Content starts

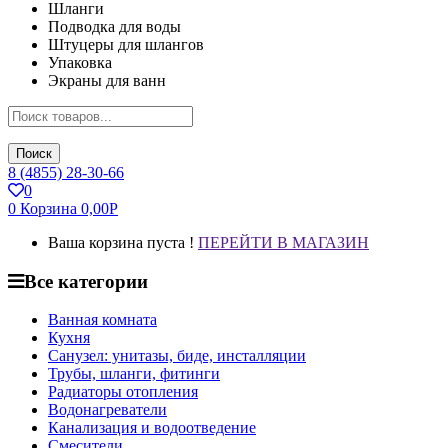
Шланги
Подводка для воды
Штуцеры для шлангов
Упаковка
Экраны для ванн
Поиск
8 (4855) 28-30-66
0
0
Корзина
0,00
Р
Ваша корзина пуста !
ПЕРЕЙТИ В МАГАЗИН
Все категории
Ванная комната
Кухня
Санузел: унитазы, биде, инсталляции
Трубы, шланги, фитинги
Радиаторы отопления
Водонагреватели
Канализация и водоотведение
Смесители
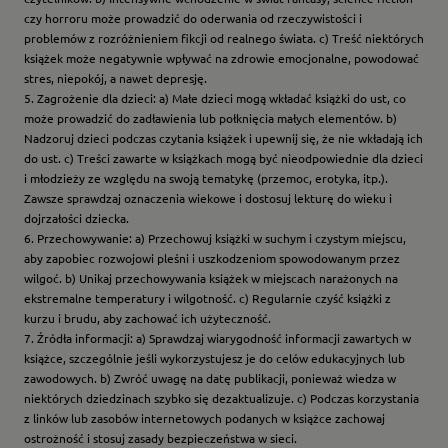
czy horroru może prowadzić do oderwania od rzeczywistości i
problemów z rozróżnieniem fikcji od realnego świata. c) Treść niektórych
książek może negatywnie wpływać na zdrowie emocjonalne, powodować
stres, niepokój, a nawet depresję.
5. Zagrożenie dla dzieci: a) Małe dzieci mogą wkładać książki do ust, co
może prowadzić do zadławienia lub połknięcia małych elementów. b)
Nadzoruj dzieci podczas czytania książek i upewnij się, że nie wkładają ich
do ust. c) Treści zawarte w książkach mogą być nieodpowiednie dla dzieci
i młodzieży ze względu na swoją tematykę (przemoc, erotyka, itp.).
Zawsze sprawdzaj oznaczenia wiekowe i dostosuj lekturę do wieku i
dojrzałości dziecka.
6. Przechowywanie: a) Przechowuj książki w suchym i czystym miejscu,
aby zapobiec rozwojowi pleśni i uszkodzeniom spowodowanym przez
wilgoć. b) Unikaj przechowywania książek w miejscach narażonych na
ekstremalne temperatury i wilgotność. c) Regularnie czyść książki z
kurzu i brudu, aby zachować ich użyteczność.
7. Źródła informacji: a) Sprawdzaj wiarygodność informacji zawartych w
książce, szczególnie jeśli wykorzystujesz je do celów edukacyjnych lub
zawodowych. b) Zwróć uwagę na datę publikacji, ponieważ wiedza w
niektórych dziedzinach szybko się dezaktualizuje. c) Podczas korzystania
z linków lub zasobów internetowych podanych w książce zachowaj
ostrożność i stosuj zasady bezpieczeństwa w sieci.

Content ends

**What is needed**
Please copy each line of the records above in which the word "niektórych" can be found.

**Problem solution**
problemów z rozróżnieniem fikcji od realnego świata. c) Treść niektórych
niektórych dziedzinach szybko się dezaktualizuje. c) Podczas korzystania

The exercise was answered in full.